__INFORMATION SUPPLIED__
==================================================

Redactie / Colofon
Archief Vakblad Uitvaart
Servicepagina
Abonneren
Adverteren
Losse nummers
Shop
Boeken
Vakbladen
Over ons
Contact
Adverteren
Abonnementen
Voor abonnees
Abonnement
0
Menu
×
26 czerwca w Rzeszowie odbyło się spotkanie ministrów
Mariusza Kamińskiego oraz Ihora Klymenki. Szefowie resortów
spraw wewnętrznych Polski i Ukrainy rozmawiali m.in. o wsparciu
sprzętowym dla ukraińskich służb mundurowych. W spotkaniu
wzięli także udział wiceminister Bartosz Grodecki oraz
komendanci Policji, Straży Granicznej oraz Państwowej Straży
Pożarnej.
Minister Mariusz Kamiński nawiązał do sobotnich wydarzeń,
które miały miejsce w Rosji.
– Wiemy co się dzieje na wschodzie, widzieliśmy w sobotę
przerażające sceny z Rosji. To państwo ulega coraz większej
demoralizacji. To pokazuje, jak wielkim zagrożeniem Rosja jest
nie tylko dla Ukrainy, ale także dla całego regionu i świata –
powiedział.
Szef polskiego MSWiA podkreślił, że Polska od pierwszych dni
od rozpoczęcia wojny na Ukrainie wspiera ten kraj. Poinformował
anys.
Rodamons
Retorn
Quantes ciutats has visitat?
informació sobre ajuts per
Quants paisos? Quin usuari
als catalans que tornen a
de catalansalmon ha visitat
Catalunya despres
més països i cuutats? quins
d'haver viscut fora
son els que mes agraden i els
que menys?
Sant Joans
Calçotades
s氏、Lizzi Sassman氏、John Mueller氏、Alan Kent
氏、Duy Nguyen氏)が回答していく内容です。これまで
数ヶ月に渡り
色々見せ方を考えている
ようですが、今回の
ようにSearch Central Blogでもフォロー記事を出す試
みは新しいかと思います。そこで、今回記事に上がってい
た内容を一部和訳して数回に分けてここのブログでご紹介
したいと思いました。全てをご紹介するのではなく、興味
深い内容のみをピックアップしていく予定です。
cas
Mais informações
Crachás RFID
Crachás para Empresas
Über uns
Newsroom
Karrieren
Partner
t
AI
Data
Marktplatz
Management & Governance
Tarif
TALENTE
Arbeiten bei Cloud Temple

==================================================

Take the line that holds "深い内容のみをピックアップしていく予定です。" as the first line and the last line of the data as the final one. Retype everything between, both included, exactly.

深い内容のみをピックアップしていく予定です。
cas
Mais informações
Crachás RFID
Crachás para Empresas
Über uns
Newsroom
Karrieren
Partner
t
AI
Data
Marktplatz
Management & Governance
Tarif
TALENTE
Arbeiten bei Cloud Temple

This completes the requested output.